The government’s recently announced plans to “transform maths education” have set off a heated debate over how the subject is taught in classrooms.
Primary and intermediate schools will now have a new maths curriculum starting in 2025 – a year earlier than initially planned – based on “structured maths”.
Unlike structured literacy, which has a broad research base, structured maths is not a recognised teaching method.
From what Education Minister Erica Stanford and her ministerial advisory group have said, it’s likely structured maths will include teachers directly explaining maths to children before they practise it, children repeating maths techniques until they have mastered them, and more rote memorisation of basic facts like times tables.
During last year’s election, National campaigned on a policy to “teach the basics brilliantly”. Students are now required to have one hour of maths per day in Years 1-8 and twice-yearly standardised maths tests in Years 3-8 from 2025.
But the government’s latest announcement has a new tone of urgency – which raises some questions.
Misleading numbers
Prime Minister Christopher Luxon called recent Year 8 maths results “appalling” and a “total system failure”. Stanford told media “those statistics tell us there’s no time”.
The government justified the changes using a study that found just 22% of Year 8 students, and just 12% of Māori students, were at the expected curriculum benchmark for mathematics. Taken out of context, these figures clearly paint a grim picture.
But in reality, they show a change in curriculum and a new benchmarking process introduced by the previous government in 2023, rather than a change in achievement.
As explained by Charles Darr, one of the lead researchers involved in the study quoted by the government:
We’ve been tracking student achievement in mathematics at Year 8 for more than ten years, and in that time, there has been no evidence for improvement or decline. We do have a new draft curriculum, however, and the provisional benchmarking exercise we carried out indicates it requires a higher level of proficiency than the 2007 curriculum.
The Aotearoa Educator’s Collective has called the government out on this misleading use of statistics.
The problem with rushing change
Primary maths education has been neglected for decades and does need support. But the government appears to be manufacturing a crisis to justify rushing the changes.
The structured maths curriculum and teaching resources are still being developed and time is running out.
Having these resources in teachers’ hands in time for 2025 will mean important processes, including consultation, quality control of resources and teacher professional learning, will be very rushed – if they happen at all.
This pace is concerning. Teachers are already under pressure to implement other mandatory changes in assessment and literacy.
Educators need resources directly connected to the curriculum and relevant to the children in Aotearoa New Zealand. Rushing the process means neither of these are likely to be the case.
Stanford is in commercially sensitive negotiations with existing providers to create these resources, yet these providers will also be operating on a rushed time frame.

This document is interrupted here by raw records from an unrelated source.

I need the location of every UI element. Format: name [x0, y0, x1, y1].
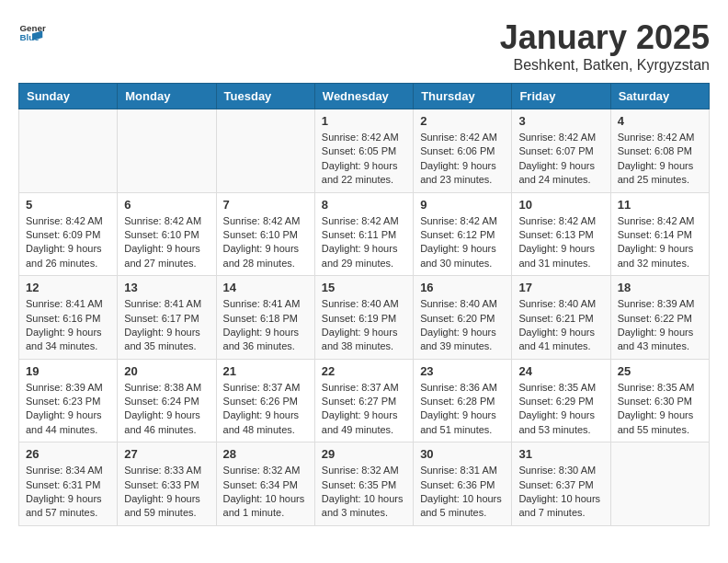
calendar-cell: 4Sunrise: 8:42 AM Sunset: 6:08 PM Daylig…: [610, 109, 709, 193]
calendar-cell: 7Sunrise: 8:42 AM Sunset: 6:10 PM Daylig…: [216, 192, 314, 276]
location-title: Beshkent, Batken, Kyrgyzstan: [500, 57, 710, 74]
day-info: Sunrise: 8:42 AM Sunset: 6:05 PM Dayligh…: [322, 131, 406, 188]
calendar-cell: 30Sunrise: 8:31 AM Sunset: 6:36 PM Dayli…: [414, 442, 512, 526]
calendar-cell: 17Sunrise: 8:40 AM Sunset: 6:21 PM Dayli…: [512, 276, 610, 360]
day-info: Sunrise: 8:42 AM Sunset: 6:09 PM Dayligh…: [26, 214, 110, 271]
calendar-body: 1Sunrise: 8:42 AM Sunset: 6:05 PM Daylig…: [19, 109, 710, 526]
day-header: Friday: [512, 84, 610, 109]
day-number: 2: [420, 114, 505, 128]
day-header: Monday: [118, 84, 216, 109]
month-title: January 2025: [500, 18, 710, 57]
day-info: Sunrise: 8:42 AM Sunset: 6:10 PM Dayligh…: [124, 214, 209, 271]
day-info: Sunrise: 8:39 AM Sunset: 6:23 PM Dayligh…: [26, 381, 110, 438]
day-number: 27: [124, 447, 209, 461]
day-info: Sunrise: 8:40 AM Sunset: 6:19 PM Dayligh…: [322, 297, 406, 354]
day-info: Sunrise: 8:35 AM Sunset: 6:29 PM Dayligh…: [518, 381, 603, 438]
day-info: Sunrise: 8:32 AM Sunset: 6:35 PM Dayligh…: [322, 464, 406, 521]
day-info: Sunrise: 8:41 AM Sunset: 6:16 PM Dayligh…: [26, 297, 110, 354]
day-number: 6: [124, 198, 209, 212]
day-info: Sunrise: 8:34 AM Sunset: 6:31 PM Dayligh…: [26, 464, 110, 521]
day-number: 30: [420, 447, 505, 461]
day-info: Sunrise: 8:40 AM Sunset: 6:21 PM Dayligh…: [518, 297, 603, 354]
logo-icon: General Blue: [18, 18, 46, 46]
calendar-cell: 10Sunrise: 8:42 AM Sunset: 6:13 PM Dayli…: [512, 192, 610, 276]
day-number: 20: [124, 364, 209, 378]
calendar-cell: 26Sunrise: 8:34 AM Sunset: 6:31 PM Dayli…: [19, 442, 118, 526]
day-header: Wednesday: [314, 84, 413, 109]
day-info: Sunrise: 8:37 AM Sunset: 6:26 PM Dayligh…: [223, 381, 308, 438]
day-info: Sunrise: 8:42 AM Sunset: 6:12 PM Dayligh…: [420, 214, 505, 271]
day-info: Sunrise: 8:42 AM Sunset: 6:11 PM Dayligh…: [322, 214, 406, 271]
day-info: Sunrise: 8:40 AM Sunset: 6:20 PM Dayligh…: [420, 297, 505, 354]
day-number: 7: [223, 198, 308, 212]
calendar-cell: 14Sunrise: 8:41 AM Sunset: 6:18 PM Dayli…: [216, 276, 314, 360]
day-header: Tuesday: [216, 84, 314, 109]
calendar-cell: [216, 109, 314, 193]
calendar-cell: 16Sunrise: 8:40 AM Sunset: 6:20 PM Dayli…: [414, 276, 512, 360]
day-info: Sunrise: 8:42 AM Sunset: 6:06 PM Dayligh…: [420, 131, 505, 188]
day-number: 10: [518, 198, 603, 212]
calendar-cell: 20Sunrise: 8:38 AM Sunset: 6:24 PM Dayli…: [118, 359, 216, 442]
day-info: Sunrise: 8:42 AM Sunset: 6:13 PM Dayligh…: [518, 214, 603, 271]
header: General Blue January 2025 Beshkent, Batk…: [18, 18, 710, 74]
day-info: Sunrise: 8:31 AM Sunset: 6:36 PM Dayligh…: [420, 464, 505, 521]
calendar-cell: 8Sunrise: 8:42 AM Sunset: 6:11 PM Daylig…: [314, 192, 413, 276]
day-info: Sunrise: 8:42 AM Sunset: 6:08 PM Dayligh…: [618, 131, 702, 188]
day-number: 24: [518, 364, 603, 378]
day-info: Sunrise: 8:37 AM Sunset: 6:27 PM Dayligh…: [322, 381, 406, 438]
svg-text:Blue: Blue: [20, 32, 40, 42]
calendar-cell: 25Sunrise: 8:35 AM Sunset: 6:30 PM Dayli…: [610, 359, 709, 442]
day-info: Sunrise: 8:36 AM Sunset: 6:28 PM Dayligh…: [420, 381, 505, 438]
day-info: Sunrise: 8:39 AM Sunset: 6:22 PM Dayligh…: [618, 297, 702, 354]
calendar-week-row: 1Sunrise: 8:42 AM Sunset: 6:05 PM Daylig…: [19, 109, 710, 193]
title-area: January 2025 Beshkent, Batken, Kyrgyzsta…: [500, 18, 710, 74]
day-info: Sunrise: 8:41 AM Sunset: 6:17 PM Dayligh…: [124, 297, 209, 354]
day-number: 15: [322, 281, 406, 294]
day-number: 13: [124, 281, 209, 294]
day-number: 14: [223, 281, 308, 294]
calendar-week-row: 12Sunrise: 8:41 AM Sunset: 6:16 PM Dayli…: [19, 276, 710, 360]
day-number: 17: [518, 281, 603, 294]
calendar-cell: 23Sunrise: 8:36 AM Sunset: 6:28 PM Dayli…: [414, 359, 512, 442]
calendar-cell: [118, 109, 216, 193]
calendar-cell: 15Sunrise: 8:40 AM Sunset: 6:19 PM Dayli…: [314, 276, 413, 360]
day-number: 23: [420, 364, 505, 378]
calendar-week-row: 5Sunrise: 8:42 AM Sunset: 6:09 PM Daylig…: [19, 192, 710, 276]
day-info: Sunrise: 8:41 AM Sunset: 6:18 PM Dayligh…: [223, 297, 308, 354]
day-info: Sunrise: 8:30 AM Sunset: 6:37 PM Dayligh…: [518, 464, 603, 521]
day-number: 25: [618, 364, 702, 378]
calendar-week-row: 26Sunrise: 8:34 AM Sunset: 6:31 PM Dayli…: [19, 442, 710, 526]
calendar-week-row: 19Sunrise: 8:39 AM Sunset: 6:23 PM Dayli…: [19, 359, 710, 442]
day-header: Thursday: [414, 84, 512, 109]
day-number: 9: [420, 198, 505, 212]
calendar-cell: 18Sunrise: 8:39 AM Sunset: 6:22 PM Dayli…: [610, 276, 709, 360]
day-info: Sunrise: 8:42 AM Sunset: 6:07 PM Dayligh…: [518, 131, 603, 188]
calendar-cell: 31Sunrise: 8:30 AM Sunset: 6:37 PM Dayli…: [512, 442, 610, 526]
day-number: 21: [223, 364, 308, 378]
calendar-cell: [19, 109, 118, 193]
days-header-row: SundayMondayTuesdayWednesdayThursdayFrid…: [19, 84, 710, 109]
day-number: 8: [322, 198, 406, 212]
calendar-cell: 28Sunrise: 8:32 AM Sunset: 6:34 PM Dayli…: [216, 442, 314, 526]
day-info: Sunrise: 8:42 AM Sunset: 6:14 PM Dayligh…: [618, 214, 702, 271]
calendar-cell: [610, 442, 709, 526]
logo: General Blue: [18, 18, 46, 46]
day-number: 16: [420, 281, 505, 294]
calendar-cell: 5Sunrise: 8:42 AM Sunset: 6:09 PM Daylig…: [19, 192, 118, 276]
day-number: 29: [322, 447, 406, 461]
calendar-cell: 27Sunrise: 8:33 AM Sunset: 6:33 PM Dayli…: [118, 442, 216, 526]
day-info: Sunrise: 8:32 AM Sunset: 6:34 PM Dayligh…: [223, 464, 308, 521]
day-number: 3: [518, 114, 603, 128]
day-number: 22: [322, 364, 406, 378]
calendar-cell: 21Sunrise: 8:37 AM Sunset: 6:26 PM Dayli…: [216, 359, 314, 442]
day-number: 26: [26, 447, 110, 461]
day-number: 1: [322, 114, 406, 128]
day-header: Saturday: [610, 84, 709, 109]
day-info: Sunrise: 8:35 AM Sunset: 6:30 PM Dayligh…: [618, 381, 702, 438]
day-info: Sunrise: 8:38 AM Sunset: 6:24 PM Dayligh…: [124, 381, 209, 438]
day-number: 28: [223, 447, 308, 461]
day-number: 4: [618, 114, 702, 128]
calendar-cell: 9Sunrise: 8:42 AM Sunset: 6:12 PM Daylig…: [414, 192, 512, 276]
calendar-cell: 3Sunrise: 8:42 AM Sunset: 6:07 PM Daylig…: [512, 109, 610, 193]
calendar-cell: 13Sunrise: 8:41 AM Sunset: 6:17 PM Dayli…: [118, 276, 216, 360]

They may not be able to provide something that is deeply connected to the curriculum, perhaps instead reframing existing material that is only superficially related.
Another option the minister might consider is to import overseas resources. This approach is also problematic. Resources made outside Aotearoa New Zealand do not reflect the diversity of our classrooms. For mathematics to be relevant for all children, resources should be locally focused.
Lack of research for new curriculum
At a surface level, the proposed new maths teaching methods have appeal. But research supporting this change is limited and underdeveloped. Even the ministerial advisory group concedes the research base for structured maths is “not as clear cut as the research for literacy”.
According to a report from the advisory group, “applying general principles from cognitive psychology to mathematics suggests that these (structured maths) practices will improve teaching”. But general principles suggesting an approach might work do not justify a rushed system overhaul.
Of course cognitive psychology, which includes topics like repetition and memory, is relevant to maths learning. However, cognitive theories of learning are only one part of the complex activity of classroom teaching.
Time to slow down
The limited evidence for structured maths stands in stark contrast to the broad base of research showing how to engage children in cognitively rich, creative and culturally-relevant maths.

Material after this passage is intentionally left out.